About this task: Write the entries out again. Each one must match exactly.

Collected data
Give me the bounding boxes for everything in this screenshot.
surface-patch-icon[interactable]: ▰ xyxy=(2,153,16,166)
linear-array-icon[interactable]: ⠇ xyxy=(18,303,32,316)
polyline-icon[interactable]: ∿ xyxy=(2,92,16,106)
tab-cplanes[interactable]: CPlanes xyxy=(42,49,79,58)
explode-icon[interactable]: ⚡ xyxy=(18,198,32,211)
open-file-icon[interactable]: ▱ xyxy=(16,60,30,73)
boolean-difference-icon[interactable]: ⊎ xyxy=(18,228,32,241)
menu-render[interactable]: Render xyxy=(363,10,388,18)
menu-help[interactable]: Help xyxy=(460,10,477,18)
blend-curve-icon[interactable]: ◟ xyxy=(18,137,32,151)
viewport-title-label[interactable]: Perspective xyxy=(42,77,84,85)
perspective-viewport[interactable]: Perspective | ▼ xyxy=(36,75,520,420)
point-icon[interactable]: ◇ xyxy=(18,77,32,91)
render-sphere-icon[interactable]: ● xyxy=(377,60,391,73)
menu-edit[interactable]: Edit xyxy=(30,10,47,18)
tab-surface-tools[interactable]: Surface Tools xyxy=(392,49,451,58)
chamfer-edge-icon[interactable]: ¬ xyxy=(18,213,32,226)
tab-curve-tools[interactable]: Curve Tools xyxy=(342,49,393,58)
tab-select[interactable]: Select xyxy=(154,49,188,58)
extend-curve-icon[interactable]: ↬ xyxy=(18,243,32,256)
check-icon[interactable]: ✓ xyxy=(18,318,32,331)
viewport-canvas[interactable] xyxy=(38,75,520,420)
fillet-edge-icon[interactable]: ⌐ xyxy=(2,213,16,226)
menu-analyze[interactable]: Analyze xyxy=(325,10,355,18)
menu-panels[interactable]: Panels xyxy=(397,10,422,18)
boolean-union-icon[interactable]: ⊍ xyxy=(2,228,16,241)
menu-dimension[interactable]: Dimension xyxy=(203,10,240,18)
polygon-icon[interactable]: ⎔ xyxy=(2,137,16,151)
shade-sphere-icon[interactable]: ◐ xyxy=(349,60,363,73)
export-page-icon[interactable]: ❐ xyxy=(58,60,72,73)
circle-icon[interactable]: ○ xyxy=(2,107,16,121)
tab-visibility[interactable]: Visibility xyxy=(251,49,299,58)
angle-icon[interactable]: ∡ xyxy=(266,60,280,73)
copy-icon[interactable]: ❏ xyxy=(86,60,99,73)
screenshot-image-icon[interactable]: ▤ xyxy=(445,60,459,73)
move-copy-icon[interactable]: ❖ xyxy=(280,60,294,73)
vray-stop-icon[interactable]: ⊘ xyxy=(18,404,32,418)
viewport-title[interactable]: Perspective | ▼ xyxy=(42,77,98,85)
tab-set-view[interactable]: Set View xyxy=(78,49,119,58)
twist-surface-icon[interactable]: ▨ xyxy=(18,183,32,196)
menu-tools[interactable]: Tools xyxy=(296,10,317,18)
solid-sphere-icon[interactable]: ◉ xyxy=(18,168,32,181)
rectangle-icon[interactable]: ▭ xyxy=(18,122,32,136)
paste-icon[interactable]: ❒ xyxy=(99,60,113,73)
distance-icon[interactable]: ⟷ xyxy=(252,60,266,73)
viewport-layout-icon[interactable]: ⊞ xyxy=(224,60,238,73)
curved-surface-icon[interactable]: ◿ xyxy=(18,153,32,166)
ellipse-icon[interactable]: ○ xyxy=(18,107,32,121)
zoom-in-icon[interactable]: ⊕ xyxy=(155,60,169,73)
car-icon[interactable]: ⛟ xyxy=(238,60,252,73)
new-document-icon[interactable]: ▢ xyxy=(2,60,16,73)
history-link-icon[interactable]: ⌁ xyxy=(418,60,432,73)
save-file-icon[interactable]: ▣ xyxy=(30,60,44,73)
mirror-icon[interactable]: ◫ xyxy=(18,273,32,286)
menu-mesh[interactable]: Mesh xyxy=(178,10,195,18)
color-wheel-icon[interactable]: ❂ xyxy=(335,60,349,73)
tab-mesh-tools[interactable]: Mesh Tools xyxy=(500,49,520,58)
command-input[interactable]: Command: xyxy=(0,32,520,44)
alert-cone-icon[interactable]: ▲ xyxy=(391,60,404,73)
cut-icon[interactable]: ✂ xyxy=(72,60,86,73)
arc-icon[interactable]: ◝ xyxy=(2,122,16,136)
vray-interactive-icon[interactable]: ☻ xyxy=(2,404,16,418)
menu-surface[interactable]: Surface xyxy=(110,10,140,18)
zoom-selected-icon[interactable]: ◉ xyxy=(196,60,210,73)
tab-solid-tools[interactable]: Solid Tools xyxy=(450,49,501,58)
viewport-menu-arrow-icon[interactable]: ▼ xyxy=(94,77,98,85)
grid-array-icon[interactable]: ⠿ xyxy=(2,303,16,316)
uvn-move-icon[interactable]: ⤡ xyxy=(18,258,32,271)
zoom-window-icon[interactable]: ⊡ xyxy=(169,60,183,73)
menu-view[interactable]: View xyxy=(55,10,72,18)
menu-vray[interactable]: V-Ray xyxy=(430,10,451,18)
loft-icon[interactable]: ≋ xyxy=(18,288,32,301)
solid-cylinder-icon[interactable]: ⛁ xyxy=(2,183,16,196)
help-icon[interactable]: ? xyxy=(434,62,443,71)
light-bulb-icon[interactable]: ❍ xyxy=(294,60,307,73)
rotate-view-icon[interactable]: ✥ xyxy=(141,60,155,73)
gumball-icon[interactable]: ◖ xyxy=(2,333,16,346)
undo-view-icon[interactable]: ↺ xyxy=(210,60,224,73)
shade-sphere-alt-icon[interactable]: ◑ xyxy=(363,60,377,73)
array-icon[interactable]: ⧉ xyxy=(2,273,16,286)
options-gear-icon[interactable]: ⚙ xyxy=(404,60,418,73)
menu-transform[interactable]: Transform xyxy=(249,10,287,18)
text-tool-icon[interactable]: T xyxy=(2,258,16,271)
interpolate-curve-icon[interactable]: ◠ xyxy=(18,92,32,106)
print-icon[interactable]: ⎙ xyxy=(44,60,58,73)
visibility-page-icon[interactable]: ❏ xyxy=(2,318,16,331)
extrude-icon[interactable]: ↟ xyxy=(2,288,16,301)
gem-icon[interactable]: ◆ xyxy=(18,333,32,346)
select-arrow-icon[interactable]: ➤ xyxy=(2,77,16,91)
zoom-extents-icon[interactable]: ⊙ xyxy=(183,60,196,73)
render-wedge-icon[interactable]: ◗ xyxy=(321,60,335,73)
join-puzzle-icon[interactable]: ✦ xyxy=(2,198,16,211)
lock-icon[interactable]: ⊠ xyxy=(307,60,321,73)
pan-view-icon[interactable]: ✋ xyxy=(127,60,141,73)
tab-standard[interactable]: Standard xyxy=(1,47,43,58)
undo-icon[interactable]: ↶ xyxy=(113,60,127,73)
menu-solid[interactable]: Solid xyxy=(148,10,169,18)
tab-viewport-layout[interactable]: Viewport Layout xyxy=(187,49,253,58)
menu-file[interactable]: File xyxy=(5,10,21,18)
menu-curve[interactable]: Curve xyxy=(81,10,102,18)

Exercise response:
Give me the bounding boxes for everything in this screenshot.
surface-patch-icon[interactable]: ▰ xyxy=(2,153,16,166)
linear-array-icon[interactable]: ⠇ xyxy=(18,303,32,316)
polyline-icon[interactable]: ∿ xyxy=(2,92,16,106)
tab-cplanes[interactable]: CPlanes xyxy=(42,49,79,58)
explode-icon[interactable]: ⚡ xyxy=(18,198,32,211)
open-file-icon[interactable]: ▱ xyxy=(16,60,30,73)
boolean-difference-icon[interactable]: ⊎ xyxy=(18,228,32,241)
menu-render[interactable]: Render xyxy=(363,10,388,18)
menu-help[interactable]: Help xyxy=(460,10,477,18)
blend-curve-icon[interactable]: ◟ xyxy=(18,137,32,151)
viewport-title-label[interactable]: Perspective xyxy=(42,77,84,85)
perspective-viewport[interactable]: Perspective | ▼ xyxy=(36,75,520,420)
point-icon[interactable]: ◇ xyxy=(18,77,32,91)
render-sphere-icon[interactable]: ● xyxy=(377,60,391,73)
menu-edit[interactable]: Edit xyxy=(30,10,47,18)
tab-surface-tools[interactable]: Surface Tools xyxy=(392,49,451,58)
chamfer-edge-icon[interactable]: ¬ xyxy=(18,213,32,226)
tab-curve-tools[interactable]: Curve Tools xyxy=(342,49,393,58)
tab-select[interactable]: Select xyxy=(154,49,188,58)
extend-curve-icon[interactable]: ↬ xyxy=(18,243,32,256)
check-icon[interactable]: ✓ xyxy=(18,318,32,331)
viewport-canvas[interactable] xyxy=(38,75,520,420)
fillet-edge-icon[interactable]: ⌐ xyxy=(2,213,16,226)
menu-analyze[interactable]: Analyze xyxy=(325,10,355,18)
menu-panels[interactable]: Panels xyxy=(397,10,422,18)
boolean-union-icon[interactable]: ⊍ xyxy=(2,228,16,241)
menu-dimension[interactable]: Dimension xyxy=(203,10,240,18)
polygon-icon[interactable]: ⎔ xyxy=(2,137,16,151)
shade-sphere-icon[interactable]: ◐ xyxy=(349,60,363,73)
export-page-icon[interactable]: ❐ xyxy=(58,60,72,73)
circle-icon[interactable]: ○ xyxy=(2,107,16,121)
tab-visibility[interactable]: Visibility xyxy=(251,49,299,58)
angle-icon[interactable]: ∡ xyxy=(266,60,280,73)
copy-icon[interactable]: ❏ xyxy=(86,60,99,73)
screenshot-image-icon[interactable]: ▤ xyxy=(445,60,459,73)
move-copy-icon[interactable]: ❖ xyxy=(280,60,294,73)
vray-stop-icon[interactable]: ⊘ xyxy=(18,404,32,418)
viewport-title[interactable]: Perspective | ▼ xyxy=(42,77,98,85)
tab-set-view[interactable]: Set View xyxy=(78,49,119,58)
twist-surface-icon[interactable]: ▨ xyxy=(18,183,32,196)
menu-tools[interactable]: Tools xyxy=(296,10,317,18)
solid-sphere-icon[interactable]: ◉ xyxy=(18,168,32,181)
rectangle-icon[interactable]: ▭ xyxy=(18,122,32,136)
paste-icon[interactable]: ❒ xyxy=(99,60,113,73)
distance-icon[interactable]: ⟷ xyxy=(252,60,266,73)
viewport-layout-icon[interactable]: ⊞ xyxy=(224,60,238,73)
curved-surface-icon[interactable]: ◿ xyxy=(18,153,32,166)
ellipse-icon[interactable]: ○ xyxy=(18,107,32,121)
zoom-in-icon[interactable]: ⊕ xyxy=(155,60,169,73)
car-icon[interactable]: ⛟ xyxy=(238,60,252,73)
new-document-icon[interactable]: ▢ xyxy=(2,60,16,73)
history-link-icon[interactable]: ⌁ xyxy=(418,60,432,73)
save-file-icon[interactable]: ▣ xyxy=(30,60,44,73)
mirror-icon[interactable]: ◫ xyxy=(18,273,32,286)
menu-mesh[interactable]: Mesh xyxy=(178,10,195,18)
color-wheel-icon[interactable]: ❂ xyxy=(335,60,349,73)
tab-mesh-tools[interactable]: Mesh Tools xyxy=(500,49,520,58)
command-input[interactable]: Command: xyxy=(0,32,520,44)
alert-cone-icon[interactable]: ▲ xyxy=(391,60,404,73)
cut-icon[interactable]: ✂ xyxy=(72,60,86,73)
arc-icon[interactable]: ◝ xyxy=(2,122,16,136)
vray-interactive-icon[interactable]: ☻ xyxy=(2,404,16,418)
menu-surface[interactable]: Surface xyxy=(110,10,140,18)
zoom-selected-icon[interactable]: ◉ xyxy=(196,60,210,73)
tab-solid-tools[interactable]: Solid Tools xyxy=(450,49,501,58)
viewport-menu-arrow-icon[interactable]: ▼ xyxy=(94,77,98,85)
grid-array-icon[interactable]: ⠿ xyxy=(2,303,16,316)
uvn-move-icon[interactable]: ⤡ xyxy=(18,258,32,271)
zoom-window-icon[interactable]: ⊡ xyxy=(169,60,183,73)
menu-view[interactable]: View xyxy=(55,10,72,18)
menu-vray[interactable]: V-Ray xyxy=(430,10,451,18)
loft-icon[interactable]: ≋ xyxy=(18,288,32,301)
solid-cylinder-icon[interactable]: ⛁ xyxy=(2,183,16,196)
help-icon[interactable]: ? xyxy=(434,62,443,71)
light-bulb-icon[interactable]: ❍ xyxy=(294,60,307,73)
rotate-view-icon[interactable]: ✥ xyxy=(141,60,155,73)
gumball-icon[interactable]: ◖ xyxy=(2,333,16,346)
undo-view-icon[interactable]: ↺ xyxy=(210,60,224,73)
shade-sphere-alt-icon[interactable]: ◑ xyxy=(363,60,377,73)
array-icon[interactable]: ⧉ xyxy=(2,273,16,286)
options-gear-icon[interactable]: ⚙ xyxy=(404,60,418,73)
menu-transform[interactable]: Transform xyxy=(249,10,287,18)
text-tool-icon[interactable]: T xyxy=(2,258,16,271)
interpolate-curve-icon[interactable]: ◠ xyxy=(18,92,32,106)
print-icon[interactable]: ⎙ xyxy=(44,60,58,73)
visibility-page-icon[interactable]: ❏ xyxy=(2,318,16,331)
extrude-icon[interactable]: ↟ xyxy=(2,288,16,301)
gem-icon[interactable]: ◆ xyxy=(18,333,32,346)
select-arrow-icon[interactable]: ➤ xyxy=(2,77,16,91)
zoom-extents-icon[interactable]: ⊙ xyxy=(183,60,196,73)
render-wedge-icon[interactable]: ◗ xyxy=(321,60,335,73)
join-puzzle-icon[interactable]: ✦ xyxy=(2,198,16,211)
lock-icon[interactable]: ⊠ xyxy=(307,60,321,73)
pan-view-icon[interactable]: ✋ xyxy=(127,60,141,73)
tab-standard[interactable]: Standard xyxy=(1,47,43,58)
undo-icon[interactable]: ↶ xyxy=(113,60,127,73)
menu-solid[interactable]: Solid xyxy=(148,10,169,18)
tab-viewport-layout[interactable]: Viewport Layout xyxy=(187,49,253,58)
menu-file[interactable]: File xyxy=(5,10,21,18)
menu-curve[interactable]: Curve xyxy=(81,10,102,18)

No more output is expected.